> **Your task**
Write every entry out again, unchanged.

> **Data shown**
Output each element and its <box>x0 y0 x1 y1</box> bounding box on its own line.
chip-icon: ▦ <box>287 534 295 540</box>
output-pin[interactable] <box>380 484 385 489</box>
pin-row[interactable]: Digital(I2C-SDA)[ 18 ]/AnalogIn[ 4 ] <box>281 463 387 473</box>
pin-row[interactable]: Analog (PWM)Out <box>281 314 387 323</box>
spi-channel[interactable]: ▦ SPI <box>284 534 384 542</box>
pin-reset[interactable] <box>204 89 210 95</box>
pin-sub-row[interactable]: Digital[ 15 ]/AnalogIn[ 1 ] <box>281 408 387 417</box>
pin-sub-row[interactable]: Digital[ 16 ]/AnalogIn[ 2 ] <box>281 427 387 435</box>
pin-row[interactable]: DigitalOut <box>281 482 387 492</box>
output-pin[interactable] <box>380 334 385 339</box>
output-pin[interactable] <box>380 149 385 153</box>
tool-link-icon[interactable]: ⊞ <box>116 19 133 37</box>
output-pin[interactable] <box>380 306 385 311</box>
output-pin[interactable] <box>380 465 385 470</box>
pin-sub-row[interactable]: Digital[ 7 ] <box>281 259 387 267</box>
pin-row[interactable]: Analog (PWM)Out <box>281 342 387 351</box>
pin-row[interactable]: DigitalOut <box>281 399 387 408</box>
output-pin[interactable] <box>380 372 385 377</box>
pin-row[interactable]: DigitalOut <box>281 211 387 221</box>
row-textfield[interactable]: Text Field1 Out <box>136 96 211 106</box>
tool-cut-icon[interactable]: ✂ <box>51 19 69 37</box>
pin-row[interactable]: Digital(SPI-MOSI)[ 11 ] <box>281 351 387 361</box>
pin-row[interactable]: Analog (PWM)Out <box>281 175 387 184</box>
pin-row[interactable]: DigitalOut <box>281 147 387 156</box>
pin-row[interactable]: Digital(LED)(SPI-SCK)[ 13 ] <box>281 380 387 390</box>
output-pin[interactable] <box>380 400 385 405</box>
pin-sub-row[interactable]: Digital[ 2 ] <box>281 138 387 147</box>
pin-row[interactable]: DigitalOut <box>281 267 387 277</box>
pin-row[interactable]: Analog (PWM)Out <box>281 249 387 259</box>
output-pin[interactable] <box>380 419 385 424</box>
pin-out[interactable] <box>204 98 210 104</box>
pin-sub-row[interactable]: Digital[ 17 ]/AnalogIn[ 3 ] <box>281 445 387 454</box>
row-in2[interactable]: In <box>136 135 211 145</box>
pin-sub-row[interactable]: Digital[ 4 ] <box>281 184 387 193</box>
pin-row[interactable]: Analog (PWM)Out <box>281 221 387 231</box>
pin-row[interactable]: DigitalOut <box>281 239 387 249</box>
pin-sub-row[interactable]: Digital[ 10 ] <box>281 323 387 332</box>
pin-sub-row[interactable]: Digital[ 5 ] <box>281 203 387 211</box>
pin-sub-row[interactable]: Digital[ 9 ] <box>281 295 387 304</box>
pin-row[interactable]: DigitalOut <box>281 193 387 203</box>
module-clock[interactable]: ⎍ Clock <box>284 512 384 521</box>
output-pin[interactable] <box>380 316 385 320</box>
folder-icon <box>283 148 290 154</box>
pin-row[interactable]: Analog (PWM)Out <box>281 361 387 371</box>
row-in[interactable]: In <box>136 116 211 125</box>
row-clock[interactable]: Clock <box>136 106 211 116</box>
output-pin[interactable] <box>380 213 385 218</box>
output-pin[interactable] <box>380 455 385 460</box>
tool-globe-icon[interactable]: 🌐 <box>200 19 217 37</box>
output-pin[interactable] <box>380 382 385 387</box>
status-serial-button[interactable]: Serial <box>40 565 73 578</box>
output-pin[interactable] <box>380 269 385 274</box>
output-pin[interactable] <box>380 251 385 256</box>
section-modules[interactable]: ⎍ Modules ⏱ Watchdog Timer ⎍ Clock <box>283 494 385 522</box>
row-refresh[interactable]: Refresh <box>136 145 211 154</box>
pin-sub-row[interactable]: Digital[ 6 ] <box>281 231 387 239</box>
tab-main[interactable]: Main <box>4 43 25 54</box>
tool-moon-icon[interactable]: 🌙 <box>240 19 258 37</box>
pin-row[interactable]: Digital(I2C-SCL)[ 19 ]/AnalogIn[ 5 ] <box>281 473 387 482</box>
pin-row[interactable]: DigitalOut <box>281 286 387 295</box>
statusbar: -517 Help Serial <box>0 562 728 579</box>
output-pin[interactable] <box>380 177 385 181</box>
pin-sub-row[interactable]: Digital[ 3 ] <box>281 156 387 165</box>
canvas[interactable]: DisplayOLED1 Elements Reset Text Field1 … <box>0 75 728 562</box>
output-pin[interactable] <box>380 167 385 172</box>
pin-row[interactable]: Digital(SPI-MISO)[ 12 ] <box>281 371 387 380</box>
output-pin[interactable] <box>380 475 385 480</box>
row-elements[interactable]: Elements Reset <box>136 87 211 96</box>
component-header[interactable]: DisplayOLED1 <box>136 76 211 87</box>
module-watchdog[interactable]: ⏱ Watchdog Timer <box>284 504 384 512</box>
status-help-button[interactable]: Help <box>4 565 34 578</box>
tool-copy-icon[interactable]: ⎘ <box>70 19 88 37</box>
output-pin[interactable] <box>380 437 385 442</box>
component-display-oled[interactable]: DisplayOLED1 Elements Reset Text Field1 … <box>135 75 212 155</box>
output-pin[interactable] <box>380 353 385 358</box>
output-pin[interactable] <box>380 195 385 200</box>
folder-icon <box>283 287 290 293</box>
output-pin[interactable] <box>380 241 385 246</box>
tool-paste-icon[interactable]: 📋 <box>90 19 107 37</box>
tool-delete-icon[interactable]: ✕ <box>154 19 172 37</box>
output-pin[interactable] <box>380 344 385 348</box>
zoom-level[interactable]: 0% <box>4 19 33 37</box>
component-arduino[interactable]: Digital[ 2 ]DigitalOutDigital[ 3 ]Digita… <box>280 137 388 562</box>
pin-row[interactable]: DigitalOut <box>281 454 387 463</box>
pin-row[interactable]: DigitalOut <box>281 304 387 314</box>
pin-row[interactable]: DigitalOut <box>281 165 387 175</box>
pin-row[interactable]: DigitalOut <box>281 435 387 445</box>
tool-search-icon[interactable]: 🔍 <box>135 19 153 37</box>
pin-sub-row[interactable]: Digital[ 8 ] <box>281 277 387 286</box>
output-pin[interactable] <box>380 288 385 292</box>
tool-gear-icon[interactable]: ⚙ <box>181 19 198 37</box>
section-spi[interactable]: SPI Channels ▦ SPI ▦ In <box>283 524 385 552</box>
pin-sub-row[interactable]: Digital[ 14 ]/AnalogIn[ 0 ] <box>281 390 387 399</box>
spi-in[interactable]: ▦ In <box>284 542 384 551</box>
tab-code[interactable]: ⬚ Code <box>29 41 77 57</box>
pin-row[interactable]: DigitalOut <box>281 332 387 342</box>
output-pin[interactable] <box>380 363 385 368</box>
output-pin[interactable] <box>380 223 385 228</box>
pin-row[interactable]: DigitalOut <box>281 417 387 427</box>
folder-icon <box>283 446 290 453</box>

> **Final answer**
Output each element and its <box>x0 y0 x1 y1</box> bounding box on its own line.
chip-icon: ▦ <box>287 534 295 540</box>
output-pin[interactable] <box>380 484 385 489</box>
pin-row[interactable]: Digital(I2C-SDA)[ 18 ]/AnalogIn[ 4 ] <box>281 463 387 473</box>
pin-row[interactable]: Analog (PWM)Out <box>281 314 387 323</box>
spi-channel[interactable]: ▦ SPI <box>284 534 384 542</box>
pin-reset[interactable] <box>204 89 210 95</box>
pin-sub-row[interactable]: Digital[ 15 ]/AnalogIn[ 1 ] <box>281 408 387 417</box>
pin-sub-row[interactable]: Digital[ 16 ]/AnalogIn[ 2 ] <box>281 427 387 435</box>
pin-row[interactable]: DigitalOut <box>281 482 387 492</box>
output-pin[interactable] <box>380 334 385 339</box>
output-pin[interactable] <box>380 149 385 153</box>
tool-link-icon[interactable]: ⊞ <box>116 19 133 37</box>
output-pin[interactable] <box>380 306 385 311</box>
output-pin[interactable] <box>380 465 385 470</box>
pin-sub-row[interactable]: Digital[ 7 ] <box>281 259 387 267</box>
pin-row[interactable]: Analog (PWM)Out <box>281 342 387 351</box>
pin-row[interactable]: DigitalOut <box>281 399 387 408</box>
output-pin[interactable] <box>380 372 385 377</box>
pin-row[interactable]: DigitalOut <box>281 211 387 221</box>
row-textfield[interactable]: Text Field1 Out <box>136 96 211 106</box>
tool-cut-icon[interactable]: ✂ <box>51 19 69 37</box>
pin-row[interactable]: Digital(SPI-MOSI)[ 11 ] <box>281 351 387 361</box>
pin-row[interactable]: Analog (PWM)Out <box>281 175 387 184</box>
pin-row[interactable]: DigitalOut <box>281 147 387 156</box>
pin-row[interactable]: Digital(LED)(SPI-SCK)[ 13 ] <box>281 380 387 390</box>
output-pin[interactable] <box>380 400 385 405</box>
pin-sub-row[interactable]: Digital[ 2 ] <box>281 138 387 147</box>
pin-row[interactable]: DigitalOut <box>281 267 387 277</box>
pin-row[interactable]: Analog (PWM)Out <box>281 249 387 259</box>
output-pin[interactable] <box>380 419 385 424</box>
pin-out[interactable] <box>204 98 210 104</box>
pin-sub-row[interactable]: Digital[ 17 ]/AnalogIn[ 3 ] <box>281 445 387 454</box>
row-in2[interactable]: In <box>136 135 211 145</box>
pin-sub-row[interactable]: Digital[ 4 ] <box>281 184 387 193</box>
pin-row[interactable]: Analog (PWM)Out <box>281 221 387 231</box>
pin-row[interactable]: DigitalOut <box>281 239 387 249</box>
pin-sub-row[interactable]: Digital[ 10 ] <box>281 323 387 332</box>
pin-sub-row[interactable]: Digital[ 5 ] <box>281 203 387 211</box>
pin-sub-row[interactable]: Digital[ 9 ] <box>281 295 387 304</box>
pin-row[interactable]: DigitalOut <box>281 193 387 203</box>
module-clock[interactable]: ⎍ Clock <box>284 512 384 521</box>
output-pin[interactable] <box>380 316 385 320</box>
folder-icon <box>283 148 290 154</box>
pin-row[interactable]: Analog (PWM)Out <box>281 361 387 371</box>
row-in[interactable]: In <box>136 116 211 125</box>
row-clock[interactable]: Clock <box>136 106 211 116</box>
output-pin[interactable] <box>380 213 385 218</box>
output-pin[interactable] <box>380 455 385 460</box>
tool-globe-icon[interactable]: 🌐 <box>200 19 217 37</box>
output-pin[interactable] <box>380 382 385 387</box>
status-serial-button[interactable]: Serial <box>40 565 73 578</box>
output-pin[interactable] <box>380 269 385 274</box>
output-pin[interactable] <box>380 251 385 256</box>
section-modules[interactable]: ⎍ Modules ⏱ Watchdog Timer ⎍ Clock <box>283 494 385 522</box>
row-refresh[interactable]: Refresh <box>136 145 211 154</box>
pin-sub-row[interactable]: Digital[ 6 ] <box>281 231 387 239</box>
tab-main[interactable]: Main <box>4 43 25 54</box>
tool-moon-icon[interactable]: 🌙 <box>240 19 258 37</box>
pin-row[interactable]: Digital(I2C-SCL)[ 19 ]/AnalogIn[ 5 ] <box>281 473 387 482</box>
pin-row[interactable]: DigitalOut <box>281 286 387 295</box>
statusbar: -517 Help Serial <box>0 562 728 579</box>
output-pin[interactable] <box>380 177 385 181</box>
pin-sub-row[interactable]: Digital[ 3 ] <box>281 156 387 165</box>
canvas[interactable]: DisplayOLED1 Elements Reset Text Field1 … <box>0 75 728 562</box>
output-pin[interactable] <box>380 167 385 172</box>
pin-row[interactable]: Digital(SPI-MISO)[ 12 ] <box>281 371 387 380</box>
output-pin[interactable] <box>380 475 385 480</box>
row-elements[interactable]: Elements Reset <box>136 87 211 96</box>
component-header[interactable]: DisplayOLED1 <box>136 76 211 87</box>
module-watchdog[interactable]: ⏱ Watchdog Timer <box>284 504 384 512</box>
status-help-button[interactable]: Help <box>4 565 34 578</box>
tool-copy-icon[interactable]: ⎘ <box>70 19 88 37</box>
output-pin[interactable] <box>380 437 385 442</box>
component-display-oled[interactable]: DisplayOLED1 Elements Reset Text Field1 … <box>135 75 212 155</box>
output-pin[interactable] <box>380 353 385 358</box>
output-pin[interactable] <box>380 195 385 200</box>
folder-icon <box>283 287 290 293</box>
output-pin[interactable] <box>380 241 385 246</box>
tool-paste-icon[interactable]: 📋 <box>90 19 107 37</box>
tool-delete-icon[interactable]: ✕ <box>154 19 172 37</box>
output-pin[interactable] <box>380 344 385 348</box>
zoom-level[interactable]: 0% <box>4 19 33 37</box>
component-arduino[interactable]: Digital[ 2 ]DigitalOutDigital[ 3 ]Digita… <box>280 137 388 562</box>
pin-row[interactable]: DigitalOut <box>281 454 387 463</box>
pin-row[interactable]: DigitalOut <box>281 304 387 314</box>
pin-row[interactable]: DigitalOut <box>281 165 387 175</box>
pin-row[interactable]: DigitalOut <box>281 435 387 445</box>
tool-search-icon[interactable]: 🔍 <box>135 19 153 37</box>
pin-sub-row[interactable]: Digital[ 8 ] <box>281 277 387 286</box>
output-pin[interactable] <box>380 288 385 292</box>
tool-gear-icon[interactable]: ⚙ <box>181 19 198 37</box>
section-spi[interactable]: SPI Channels ▦ SPI ▦ In <box>283 524 385 552</box>
pin-sub-row[interactable]: Digital[ 14 ]/AnalogIn[ 0 ] <box>281 390 387 399</box>
spi-in[interactable]: ▦ In <box>284 542 384 551</box>
tab-code[interactable]: ⬚ Code <box>29 41 77 57</box>
pin-row[interactable]: DigitalOut <box>281 332 387 342</box>
output-pin[interactable] <box>380 363 385 368</box>
output-pin[interactable] <box>380 223 385 228</box>
pin-row[interactable]: DigitalOut <box>281 417 387 427</box>
folder-icon <box>283 446 290 453</box>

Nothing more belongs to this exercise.